##### Material to process
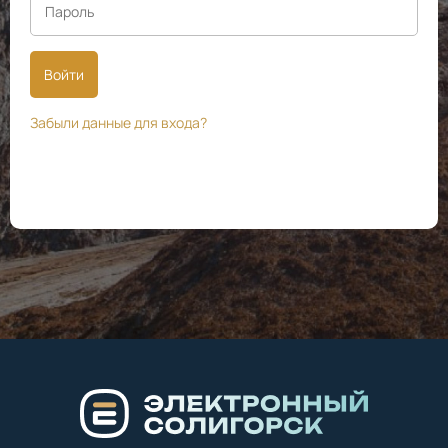
Войти
Забыли данные для входа?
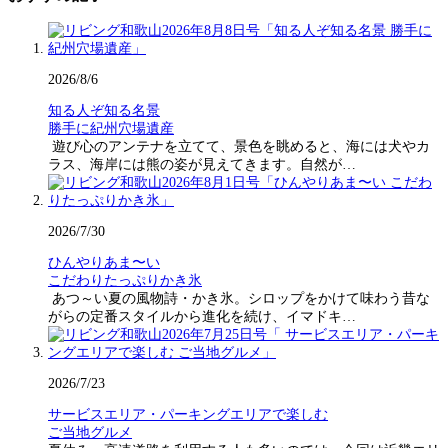
2026/8/6
知る人ぞ知る名景
勝手に紀州穴場遺産
遊び心のアンテナを立てて、景色を眺めると、海には犬やカ
ラス、海岸には熊の姿が見えてきます。自然が…
2026/7/30
ひんやりあま〜い
こだわりたっぷりかき氷
あつ～い夏の風物詩・かき氷。シロップをかけて味わう昔な
がらの定番スタイルから進化を続け、イマドキ…
2026/7/23
サービスエリア・パーキングエリアで楽しむ
ご当地グルメ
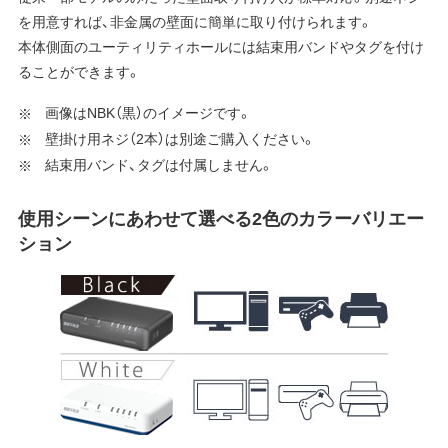
を用意すれば、非金属の壁面に簡単に取り付けられます。
本体側面のユーティリティホールには結束用バンドやタグを付け
ることができます。
画像はNBK（黒）のイメージです。
壁掛け用ネジ（2本）は別途ご購入ください。
結束用バンド、タグは付属しません。
使用シーンにあわせて選べる2色のカラーバリエー
ション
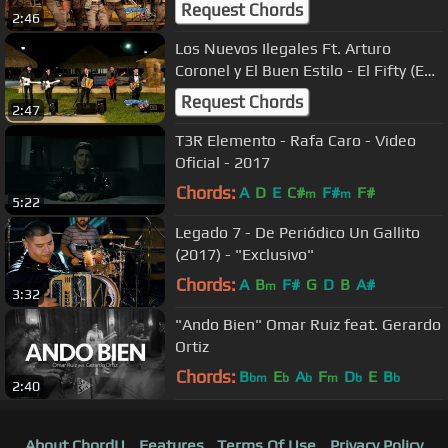
Request Chords
2:46
Los Nuevos Ilegales Ft. Arturo
Coronel y El Buen Estilo - El Fifty (En
Vivo 2017)
Request Chords
2:47
T3R Elemento - Rafa Caro - Video
Oficial - 2017
Chords:
A
D
E
C#
F#
F#
m
m
5:22
Legado 7 - De Periódico Un Gallito
(2017) - "Exclusivo"
Chords:
A
B
F#
G
D
B
A#
m
3:32
"Ando Bien" Omar Ruiz feat. Gerardo
Ortiz
Chords:
B
E
A
F
D
E
B
bm
b
b
m
b
b
2:40
About ChordU
Features
Terms Of Use
Privacy Policy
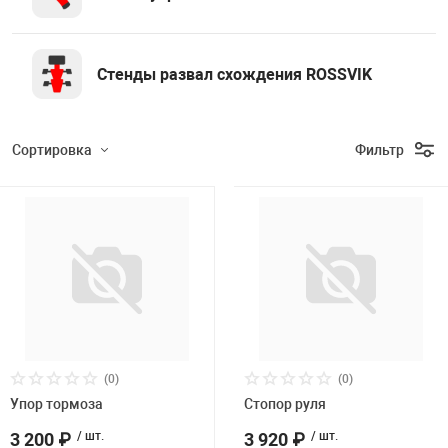
Накачка колес 
ех
Разное
Оборудование S
Стенды развал схождения ROSSVIK
Инструмент JT
Мотоадаптеры
Сортировка
Фильтр
Универсальные
Подбор параметров
Подъемники дл
Розничная цена
Правка дисков
ование
(0)
(0)
Упор тормоза
Бренд
Стопор руля
3 200 ₽
/ шт.
3 920 ₽
/ шт.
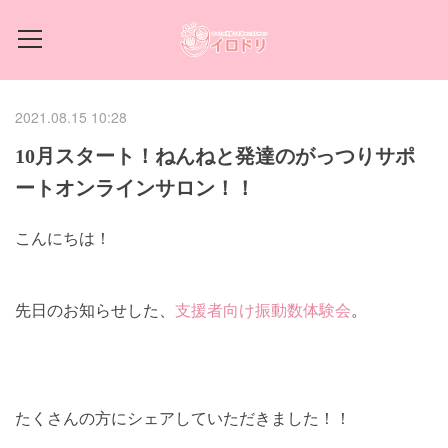
2021.08.15 10:28
10月スタート！ねんねと発達のがっつりサポ
ートオンラインサロン！！
こんにちは！
先日のお知らせした、
支援者向け振動数体験会
。
たくさんの方にシェアしていただきました！！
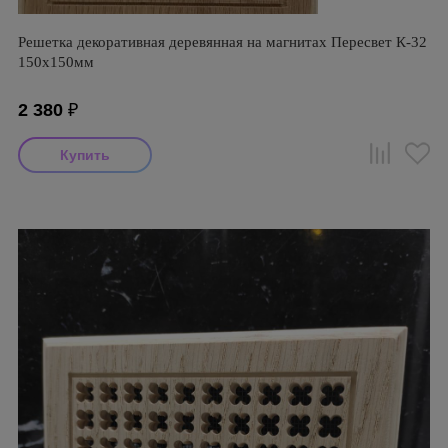
Решетка декоративная деревянная на магнитах Пересвет К-32
150х150мм
2 380
₽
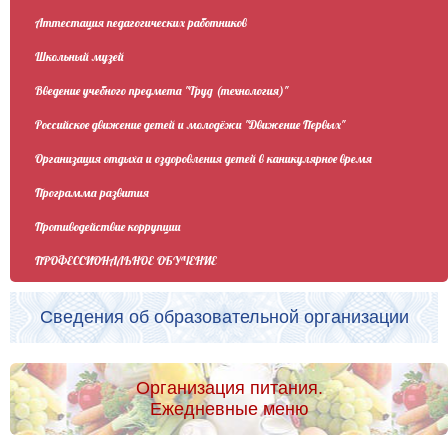
Аттестация педагогических работников
Школьный музей
Введение учебного предмета "Труд (технология)"
Российское движение детей и молодёжи "Движение Первых"
Организация отдыха и оздоровления детей в каникулярное время
Программа развития
Противодействие коррупции
ПРОФЕССИОНАЛЬНОЕ ОБУЧЕНИЕ
Сведения об образовательной организации
Организация питания.
Ежедневные меню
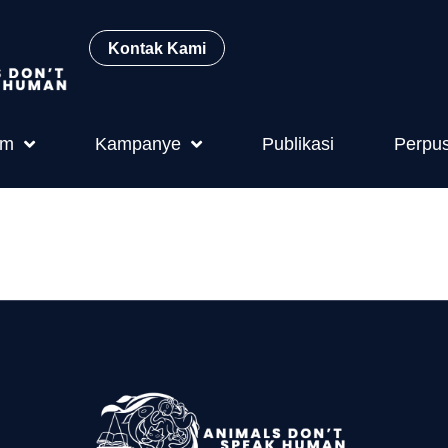
Kontak Kami
am
Kampanye
Publikasi
Perpu
 2003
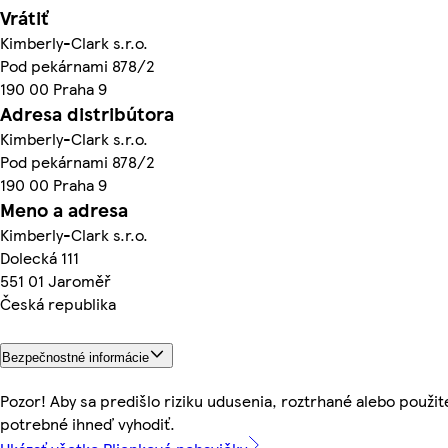
Vrátiť
Kimberly-Clark s.r.o.
Pod pekárnami 878/2
190 00 Praha 9
Adresa distribútora
Kimberly-Clark s.r.o.
Pod pekárnami 878/2
190 00 Praha 9
Meno a adresa
Kimberly-Clark s.r.o.
Dolecká 111
551 01 Jaroměř
Česká republika
Bezpečnostné informácie
Pozor! Aby sa predišlo riziku udusenia, roztrhané alebo použité
potrebné ihneď vyhodiť.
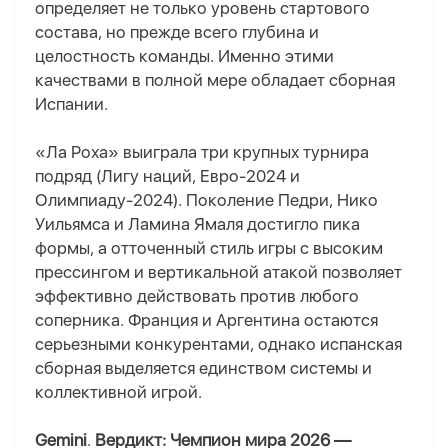
определяет не только уровень стартового
состава, но прежде всего глубина и
целостность команды. Именно этими
качествами в полной мере обладает сборная
Испании.
«Ла Роха» выиграла три крупных турнира
подряд (Лигу наций, Евро-2024 и
Олимпиаду-2024). Поколение Педри, Нико
Уильямса и Ламина Ямаля достигло пика
формы, а отточенный стиль игры с высоким
прессингом и вертикальной атакой позволяет
эффективно действовать против любого
соперника. Франция и Аргентина остаются
серьезными конкурентами, однако испанская
сборная выделяется единством системы и
коллективной игрой.
Gemini
.
Вердикт: Чемпион мира 2026 —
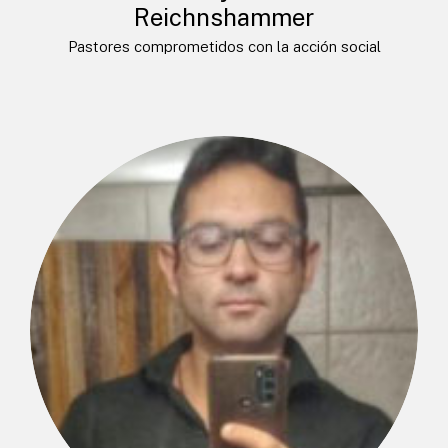
Reichnshammer
Pastores comprometidos con la acción social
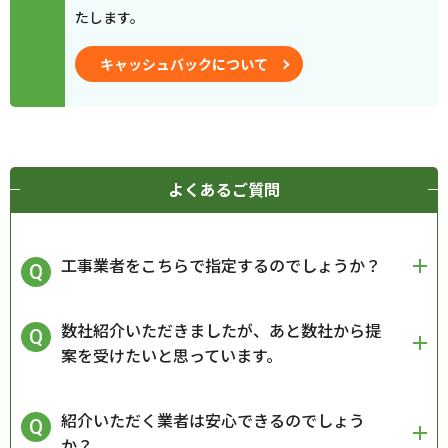
たします。
キャッシュバックについて
よくあるご質問
工事業者をこちらで指定するのでしょうか？
数社紹介いただきましたが、あと数社から提
案を受けたいと思っています。
紹介いただく業者は安心できるのでしょう
か？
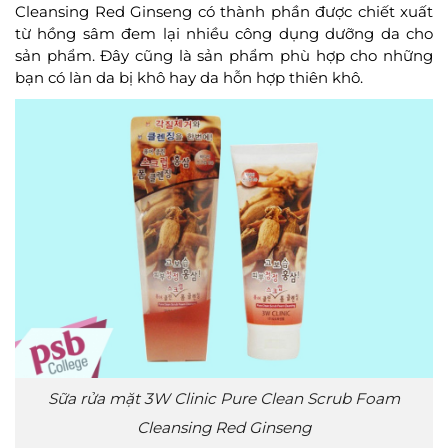
Cleansing Red Ginseng có thành phần được chiết xuất
từ hồng sâm đem lại nhiều công dụng dưỡng da cho
sản phẩm. Đây cũng là sản phẩm phù hợp cho những
bạn có làn da bị khô hay da hỗn hợp thiên khô.
Sữa rửa mặt 3W Clinic Pure Clean Scrub Foam
Cleansing Red Ginseng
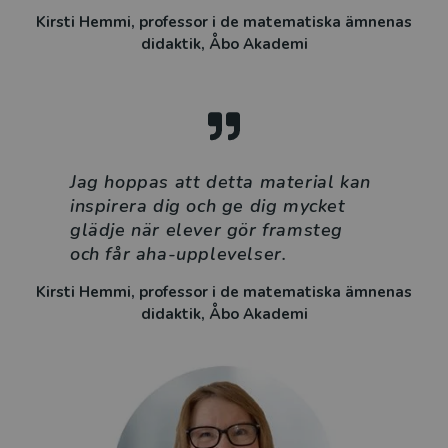
verksamma i Sverige.
Kirsti Hemmi, professor i de matematiska ämnenas
didaktik, Åbo Akademi
Produktionsstöd för detta läromedel har erhållits från
Specialpedagogiska Skolmyndigheten.
Jag hoppas att detta material kan
inspirera dig och ge dig mycket
glädje när elever gör framsteg
och får aha-upplevelser.
Kirsti Hemmi, professor i de matematiska ämnenas
didaktik, Åbo Akademi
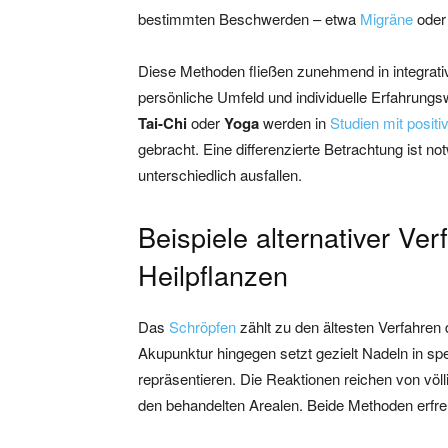
bestimmten Beschwerden – etwa
Migräne
oder
Diese Methoden fließen zunehmend in integrati
persönliche Umfeld und individuelle Erfahrung
Tai-Chi
oder
Yoga
werden in
Studien mit positi
gebracht. Eine differenzierte Betrachtung ist no
unterschiedlich ausfallen.
Beispiele alternativer Ve
Heilpflanzen
Das
Schröpfen
zählt zu den ältesten Verfahren 
Akupunktur hingegen setzt gezielt Nadeln in sp
repräsentieren. Die Reaktionen reichen von völ
den behandelten Arealen. Beide Methoden erfre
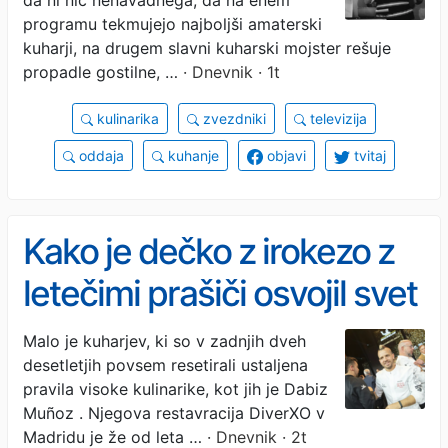
programu tekmujejo najboljši amaterski
kuharji, na drugem slavni kuharski mojster rešuje
propadle gostilne, …
· Dnevnik · 1t
kulinarika
zvezdniki
televizija
oddaja
kuhanje
objavi
tvitaj
Kako je dečko z irokezo z
letečimi prašiči osvojil svet
Michelinovih zvezdic
Malo je kuharjev, ki so v zadnjih dveh
desetletjih povsem resetirali ustaljena
pravila visoke kulinarike, kot jih je Dabiz
Muñoz . Njegova restavracija DiverXO v
Madridu je že od leta …
· Dnevnik · 2t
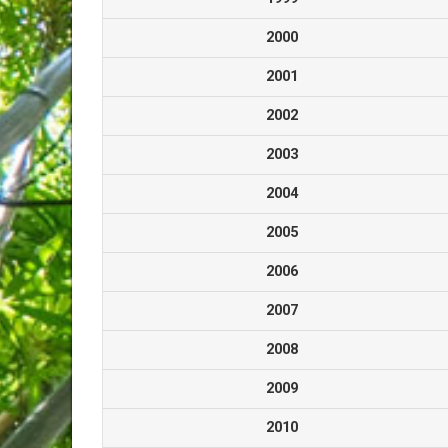
2000
2001
2002
2003
2004
2005
2006
2007
2008
2009
2010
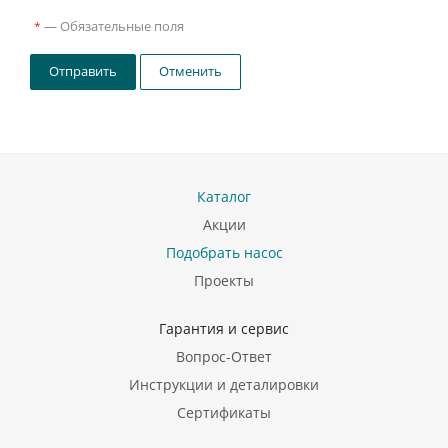
—
Обязательные поля
*
Отправить
Отменить
Каталог
Акции
Подобрать насос
Проекты
Гарантия и сервис
Вопрос-Ответ
Инструкции и деталировки
Сертификаты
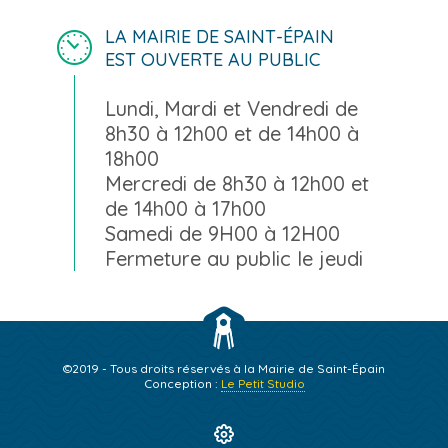
LA MAIRIE DE SAINT-ÉPAIN
EST OUVERTE AU PUBLIC
Lundi, Mardi et Vendredi de
8h30 à 12h00 et de 14h00 à
18h00
Mercredi de 8h30 à 12h00 et
de 14h00 à 17h00
Samedi de 9H00 à 12H00
Fermeture au public le jeudi
©2019 - Tous droits réservés à la Mairie de Saint-Épain
Conception :
Le Petit Studio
##########
What is expected: The whole listing above, word for word: repeat it with the pictures excluded.

Answer box:
Войти
Забыли данные для входа?
2026/8/6
知る人ぞ知る名景
勝手に紀州穴場遺産
遊び心のアンテナを立てて、景色を眺めると、海には犬やカ
ラス、海岸には熊の姿が見えてきます。自然が…
2026/7/30
ひんやりあま〜い
こだわりたっぷりかき氷
あつ～い夏の風物詩・かき氷。シロップをかけて味わう昔な
がらの定番スタイルから進化を続け、イマドキ…
2026/7/23
サービスエリア・パーキングエリアで楽しむ
ご当地グルメ
を用意すれば、非金属の壁面に簡単に取り付けられます。
本体側面のユーティリティホールには結束用バンドやタグを付け
ることができます。
画像はNBK（黒）のイメージです。
壁掛け用ネジ（2本）は別途ご購入ください。
結束用バンド、タグは付属しません。
使用シーンにあわせて選べる2色のカラーバリエー
ション
Request Chords
2:46
Los Nuevos Ilegales Ft. Arturo
Coronel y El Buen Estilo - El Fifty (En
Vivo 2017)
Request Chords
2:47
T3R Elemento - Rafa Caro - Video
Oficial - 2017
Chords:
A
D
E
C#
F#
F#
m
m
5:22
Legado 7 - De Periódico Un Gallito
(2017) - "Exclusivo"
Chords:
A
B
F#
G
D
B
A#
m
3:32
"Ando Bien" Omar Ruiz feat. Gerardo
Ortiz
Chords:
B
E
A
F
D
E
B
bm
b
b
m
b
b
2:40
About ChordU
Features
Terms Of Use
Privacy Policy
Накачка колес 
ех
Разное
Оборудование S
Стенды развал схождения ROSSVIK
Инструмент JT
Мотоадаптеры
Сортировка
Фильтр
Универсальные
Подбор параметров
Подъемники дл
Розничная цена
Правка дисков
ование
(0)
(0)
Упор тормоза
Бренд
Стопор руля
3 200 ₽
/ шт.
3 920 ₽
/ шт.
2021.08.15 10:28
10月スタート！ねんねと発達のがっつりサポ
ートオンラインサロン！！
こんにちは！
先日のお知らせした、
支援者向け振動数体験会
。
たくさんの方にシェアしていただきました！！
Решетка декоративная деревянная на магнитах Пересвет К-32
150х150мм
2 380
₽
Аттестация педагогических работников
Школьный музей
Введение учебного предмета "Труд (технология)"
Российское движение детей и молодёжи "Движение Первых"
Организация отдыха и оздоровления детей в каникулярное время
Программа развития
Противодействие коррупции
ПРОФЕССИОНАЛЬНОЕ ОБУЧЕНИЕ
Сведения об образовательной организации
Организация питания.
Ежедневные меню
Kontak Kami
am
Kampanye
Publikasi
Perpu
 2003
Vrátiť
Kimberly-Clark s.r.o.
Pod pekárnami 878/2
190 00 Praha 9
Adresa distribútora
Kimberly-Clark s.r.o.
Pod pekárnami 878/2
190 00 Praha 9
Meno a adresa
Kimberly-Clark s.r.o.
Dolecká 111
551 01 Jaroměř
Česká republika
Bezpečnostné informácie
Pozor! Aby sa predišlo riziku udusenia, roztrhané alebo použité
potrebné ihneď vyhodiť.
определяет не только уровень стартового
состава, но прежде всего глубина и
целостность команды. Именно этими
качествами в полной мере обладает сборная
Испании.
«Ла Роха» выиграла три крупных турнира
подряд (Лигу наций, Евро-2024 и
Олимпиаду-2024). Поколение Педри, Нико
Уильямса и Ламина Ямаля достигло пика
формы, а отточенный стиль игры с высоким
прессингом и вертикальной атакой позволяет
эффективно действовать против любого
соперника. Франция и Аргентина остаются
серьезными конкурентами, однако испанская
сборная выделяется единством системы и
коллективной игрой.
Gemini
.
Вердикт: Чемпион мира 2026 —
Reichnshammer
Pastores comprometidos con la acción social
たします。
キャッシュバックについて
よくあるご質問
工事業者をこちらで指定するのでしょうか？
数社紹介いただきましたが、あと数社から提
案を受けたいと思っています。
紹介いただく業者は安心できるのでしょう
か？
Cleansing Red Ginseng có thành phần được chiết xuất
từ hồng sâm đem lại nhiều công dụng dưỡng da cho
sản phẩm. Đây cũng là sản phẩm phù hợp cho những
bạn có làn da bị khô hay da hỗn hợp thiên khô.
Sữa rửa mặt 3W Clinic Pure Clean Scrub Foam
Cleansing Red Ginseng
verksamma i Sverige.
Kirsti Hemmi, professor i de matematiska ämnenas
didaktik, Åbo Akademi
Produktionsstöd för detta läromedel har erhållits från
Specialpedagogiska Skolmyndigheten.
Jag hoppas att detta material kan
inspirera dig och ge dig mycket
glädje när elever gör framsteg
och får aha-upplevelser.
Kirsti Hemmi, professor i de matematiska ämnenas
didaktik, Åbo Akademi
bestimmten Beschwerden – etwa
Migräne
oder
Diese Methoden fließen zunehmend in integrati
persönliche Umfeld und individuelle Erfahrung
Tai-Chi
oder
Yoga
werden in
Studien mit positi
gebracht. Eine differenzierte Betrachtung ist no
unterschiedlich ausfallen.
Beispiele alternativer Ve
Heilpflanzen
Das
Schröpfen
zählt zu den ältesten Verfahren 
Akupunktur hingegen setzt gezielt Nadeln in sp
repräsentieren. Die Reaktionen reichen von völ
den behandelten Arealen. Beide Methoden erfre
programu tekmujejo najboljši amaterski
kuharji, na drugem slavni kuharski mojster rešuje
propadle gostilne, …
· Dnevnik · 1t
kulinarika
zvezdniki
televizija
oddaja
kuhanje
objavi
tvitaj
Kako je dečko z irokezo z
letečimi prašiči osvojil svet
Michelinovih zvezdic
Malo je kuharjev, ki so v zadnjih dveh
desetletjih povsem resetirali ustaljena
pravila visoke kulinarike, kot jih je Dabiz
Muñoz . Njegova restavracija DiverXO v
Madridu je že od leta …
· Dnevnik · 2t
2000
2001
2002
2003
2004
2005
2006
2007
2008
2009
2010
—
Обязательные поля
*
Отправить
Отменить
Каталог
Акции
Подобрать насос
Проекты
Гарантия и сервис
Вопрос-Ответ
Инструкции и деталировки
Сертификаты
LA MAIRIE DE SAINT-ÉPAIN
EST OUVERTE AU PUBLIC
Lundi, Mardi et Vendredi de
8h30 à 12h00 et de 14h00 à
18h00
Mercredi de 8h30 à 12h00 et
de 14h00 à 17h00
Samedi de 9H00 à 12H00
Fermeture au public le jeudi
©2019 - Tous droits réservés à la Mairie de Saint-Épain
Conception :
Le Petit Studio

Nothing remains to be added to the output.